Ever wonder what it would be like to live in a laboratory? People in Pittsburgh could tell you it's not so bad. They've been sharing city streets with Uber's experimental self-driving cars since last September. Six months in, no one has been hurt and there have been no major accidents. Plus, the project is bringing in investments and boosting the city's reputation as a tech hub.

While there are only a handful of autonomous vehicles climbing Pittsburgh's hills, crossing its many bridges and boring through its tunnels, Uber says it's learning what a tough, old city like this one can teach the ride-hailing company.

Uber also tests cars in Arizona, but on terrain that's less challenging. Even so, last month a human-controlled car smashed into an Uber self-driving car and tipped it on its side. After a brief suspension, Uber's self-driving vehicles were back on the road.

"It's still very early in what we're doing, but it's going very well," says Uber's Emily Duff Bartel. One reason may be that each autonomous vehicle comes with two Uber employees in the front seat. Just in case. One is ready to grab the wheel and apply a foot to the brake pedal. The other, in the passenger seat, has a computer screen showing what the car's rooftop laser-bouncing radar is seeing.

"Their primary focus is 100 percent of their time to be monitoring the system," Bartel says. Last month, Recode reported that, on average, these Uber autonomous vehicles required a human operator to intervene in the driving every 0.8 mile.

When NPR took a short spin in one of the Uber vehicles, the car behaved like a very cautious driver, stopping for a full three seconds at stop signs and never going above the speed limit. The Uber humans had to take to get around a bulky, parked 18-wheeler and to get the car into and out of the Uber parking lot.

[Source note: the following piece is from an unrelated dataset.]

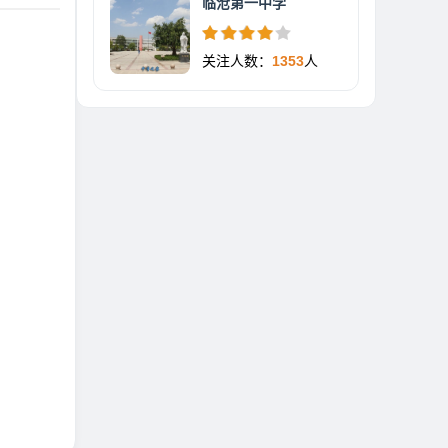
临沧第一中学
关注人数：
1353
人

When this testing began, Mayor William Peduto showered praise on the company. Over the six months, he's become a bit more critical because he thinks Uber is not sharing what it's learning.

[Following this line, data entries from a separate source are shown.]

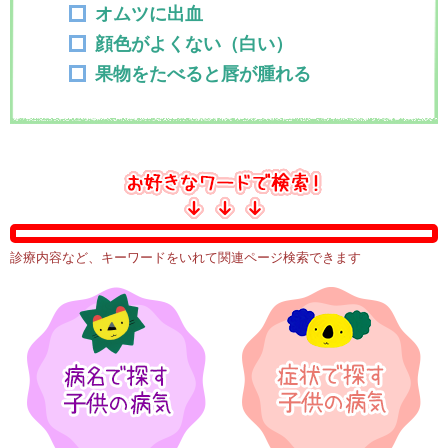
オムツに出血
顔色がよくない（白い）
果物をたべると唇が腫れる
診療内容など、キーワードをいれて関連ページ検索できます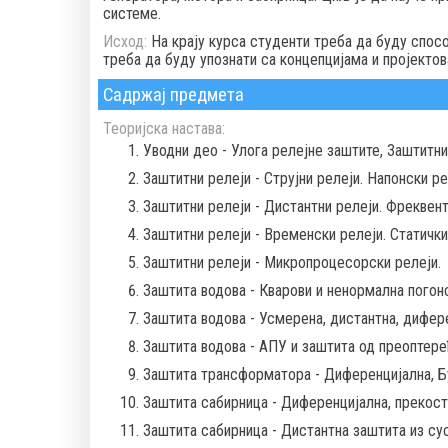
системе.
Исход:
На крају курса студенти треба да буду спосо
треба да буду упознати са концепцијама и пројекто
Садржај предмета
Теоријска настава:
Уводни део - Улога релејне заштите, Заштитни 
Заштитни релеји - Струјни релеји. Напонски ре
Заштитни релеји - Дистантни релеји. Фреквент
Заштитни релеји - Временски релеји. Статички
Заштитни релеји - Микропроцесорски релеји.
Заштита водова - Кварови и ненормална погонс
Заштита водова - Усмерена, дистантна, дифер
Заштита водова - АПУ и заштита од преоптере
Заштита трансформатора - Диференцијална, Бу
Заштита сабирница - Диференцијална, прекост
Заштита сабирница - Дистантна заштита из су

"If we were able to utilize what Uber has and enhance it, we could create not only a more efficient traffic system in the city of Pittsburgh, but a much, much safer system," Peduto says. He would like to have data on potholes, where pinch points are and what traffic patterns are.

Nonetheless, he's happy for the investment the company has made in the city. City Councilman Corey O'Connor is happy, too. Uber's self-driving test facility is in his district. Its facility is located in an old industrial site.

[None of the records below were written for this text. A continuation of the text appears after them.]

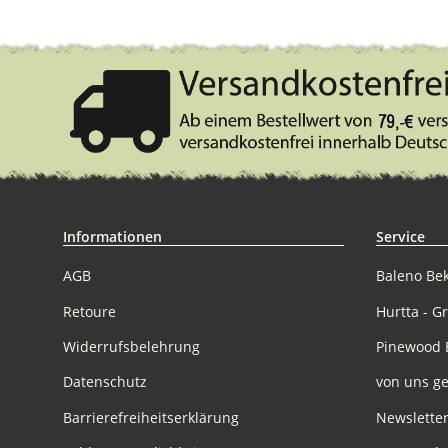
Informationen
Service
AGB
Baleno Be
Retoure
Hurtta - G
Widerrufsbelehrung
Pinewood 
Datenschutz
von uns ge
Barrierefreiheitserklärung
Newslette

"That's important because now that site has become a worldwide site," O'Connor says.

Another happy Pittsburgh institution is Carnegie Mellon University. At first, when Uber scooped up dozens of faculty members to work on the self-driving car project, the school had to scramble. But the benefits soon outweighed the loss.

"That fact that Uber is out here investing megabucks makes the region very attractive," says Carnegie Mellon electrical and computer engineering professor Raj Rajkumar. "It retains our graduates — a brain drain from Pittsburgh to Pittsburgh."

Another positive report comes from bicyclists. Scott Bricker, executive director of Bike Pittsburgh, says members of his group feel a lot more comfortable around autonomous vehicles than human drivers.

"They can guarantee that the [autonomous vehicle] is not inebriated, that it is not programmed to drive aggressively," he says. The autonomous vehicles in Pittsburgh are programmed to maintain a four-foot distance from bikes.

While Uber's vehicles are practicing good traffic etiquette, becoming self-reliant is a hard climb. Rajkumar, an early engineer on self-driving cars, says that a world where such cars are the norm is a long way off.

"All these predictions that people made, including myself, going back several years, it turns out we are not there yet," he says.

"It turns out that driving is a very complex activity. In fact, it may be the most complex activity that most adults on the planet engage in."

Even harder for autonomous cars to master are local quirks; things like "the Pittsburgh left." That's a custom unique to the city that allows the first driver trying to make a left turn to do so before oncoming cars pass through an intersection. It's one thing that Emily Duff Bartel says Uber's fleet of self-driving cars won't be programmed to practice. "We're following the rules on this one," she says.

That's because an autonomous vehicle is a rational machine, so you can't make it do human tricks. A real city like Pittsburgh is an irrational obstacle course, where the obstacles are sometimes at rest and sometimes in motion. We learn rules of the road that we then commonly violate. And we often use eye contact to communicate with pedestrians and other drivers.

For all the automotive industry's enthusiasm for autonomous vehicles, Uber's Pittsburgh experiment is still truly experimental.